Development of Return-Period-Based Extreme Sea Level Maps along the Korean Coast

Coastal regions are projected to experience a continuous increase in storm surge heights due to climate change–induced mean sea level rise and the intensification of typhoons. These changes substantially exacerbate the risk of coastal inundation in low-lying areas, necessitating a reassessment of existing design standards and disaster mitigation frameworks. To proactively respond to the evolving coastal inundation environment, it is essential to move beyond deterministic design approaches based solely on historical maxima and instead adopt probabilistic analyses of Extreme Sea Levels (ESLs). This study was conducted as part of a project in Korea aimed at developing storm surge–induced coastal inundation prediction maps.
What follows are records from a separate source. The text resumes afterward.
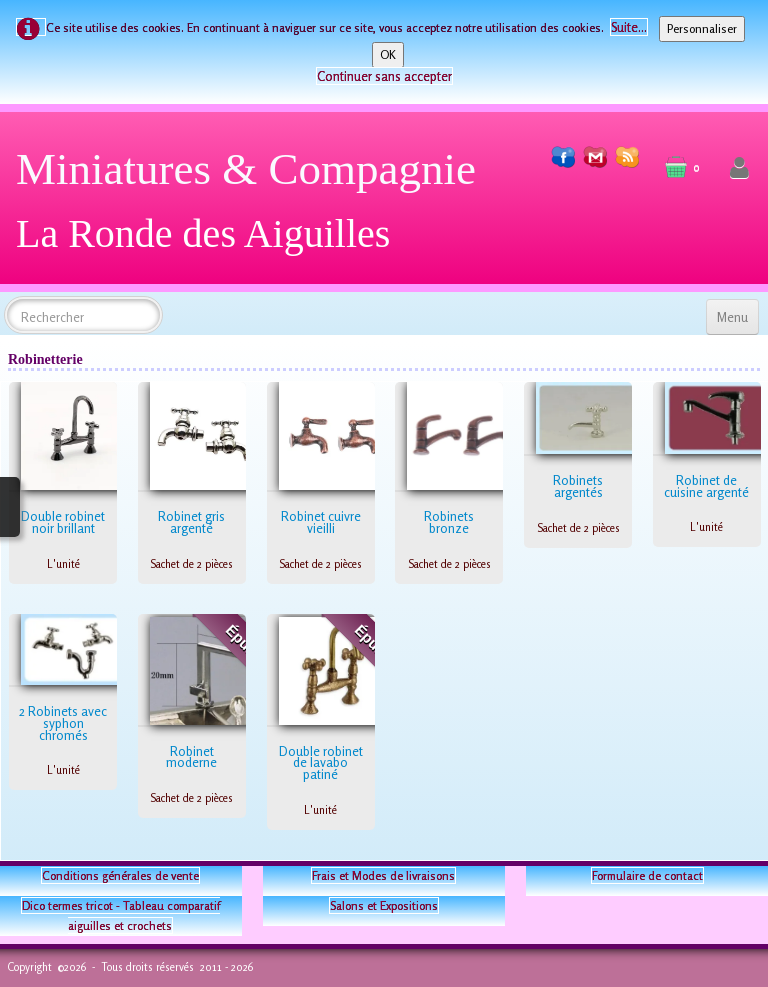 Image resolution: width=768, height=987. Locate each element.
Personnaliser (702, 28)
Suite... (629, 27)
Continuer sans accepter (384, 76)
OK (388, 54)
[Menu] (732, 317)
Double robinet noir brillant (63, 522)
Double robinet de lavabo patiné (321, 762)
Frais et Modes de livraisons (383, 875)
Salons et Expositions (384, 905)
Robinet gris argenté (191, 522)
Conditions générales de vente (120, 875)
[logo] (253, 208)
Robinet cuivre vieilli (321, 522)
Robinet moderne (191, 757)
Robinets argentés (578, 486)
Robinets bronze (449, 522)
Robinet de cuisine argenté (706, 486)
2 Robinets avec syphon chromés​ (63, 722)
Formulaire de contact (647, 875) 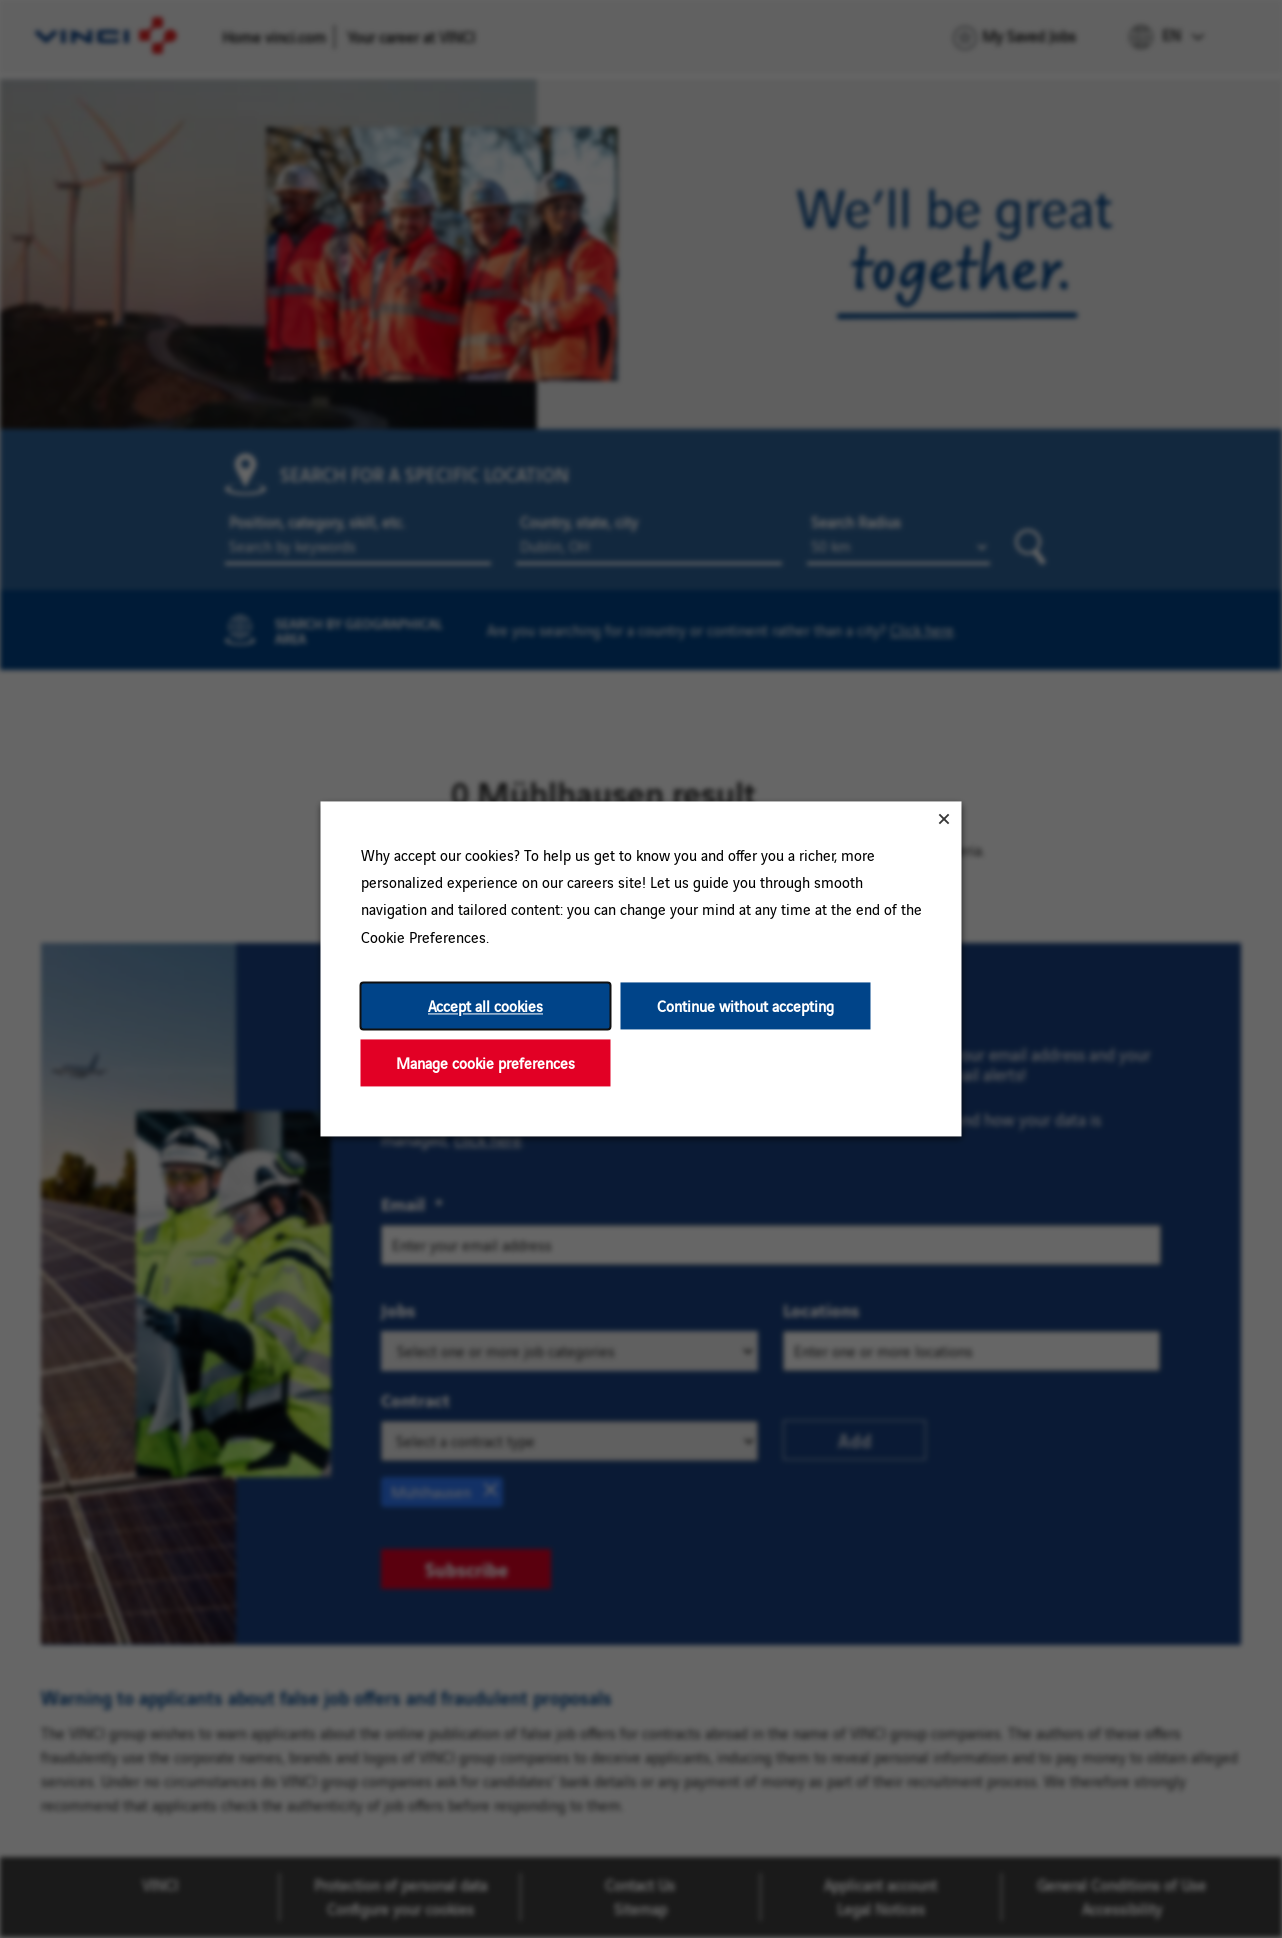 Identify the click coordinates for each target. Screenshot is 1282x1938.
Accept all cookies (485, 1005)
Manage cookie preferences (485, 1062)
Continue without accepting (745, 1005) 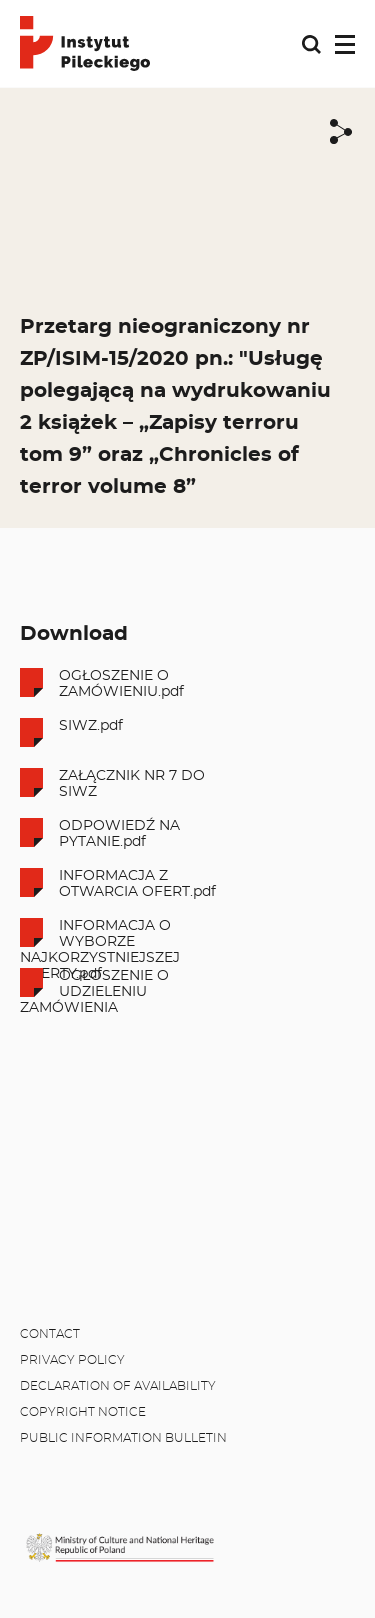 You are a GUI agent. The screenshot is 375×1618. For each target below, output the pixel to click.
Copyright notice (83, 1412)
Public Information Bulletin (123, 1438)
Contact (50, 1334)
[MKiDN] (120, 1547)
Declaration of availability (118, 1386)
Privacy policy (72, 1360) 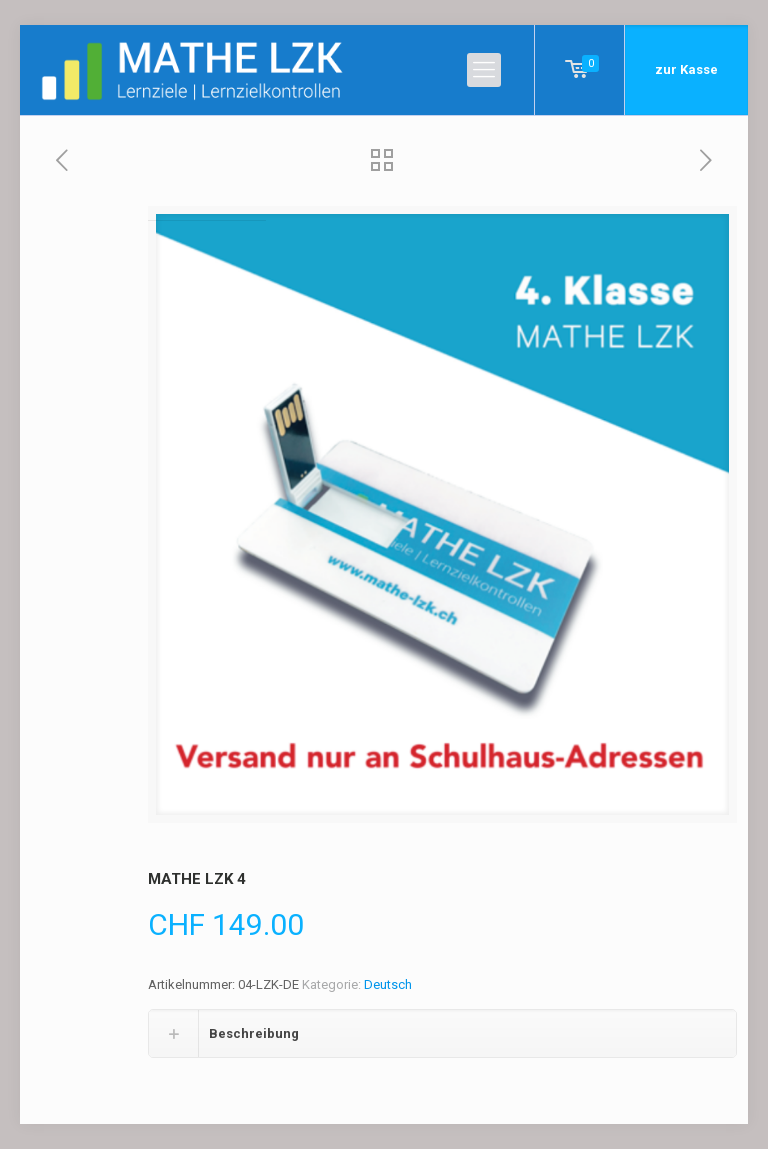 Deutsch (388, 984) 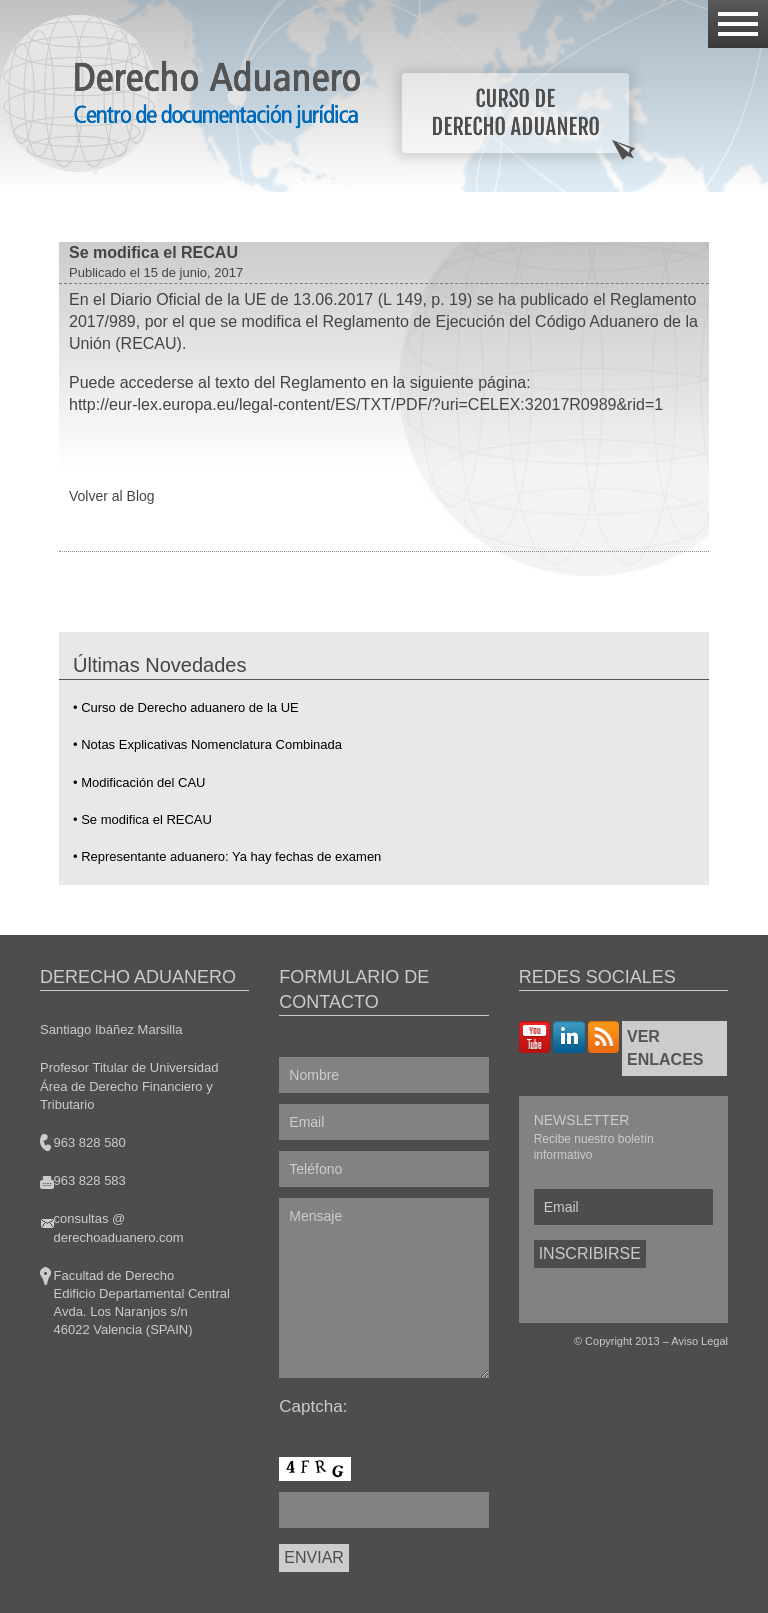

A total of approximately 4,100 ESL datasets for each return period, derived through computation and analysis for return periods of 50, 100, 150, and 200 years over a 13-year period (2011–2024), were used to construct spatial distribution maps of ESL heights along the entire Korean coast. To minimize inconsistencies arising from temporal and regional differences in reference sea levels, all ESLs were standardized to a common datum based on the Approximate Highest High Water (AHHW) referenced to the mean sea level at Incheon. For coastal areas where inundation prediction maps were not available, ESLs were estimated using frequency analysis based on the Gumbel distribution. To evaluate the reliability of the constructed ESL distribution maps, the estimated ESLs were compared with ESLs derived from observed tide gauge records, as well as results from extreme value analyses based on the Empirical Simulation Technique (EST) and the Annual Maximum Series (AMS) approach. The comparisons showed similar magnitudes and spatial distribution patterns across regions and return periods, indicating overall consistency in the estimated ESL characteristics. The nationwide coastal ESL distribution maps developed in this study are expected to serve as fundamental baseline data for coastal municipalities in the era of climate crisis, supporting the establishment of comprehensive natural disaster mitigation plans, coastal inundation risk assessments, designation of coastal inundation hazard zones, and the design of coastal and harbor structures.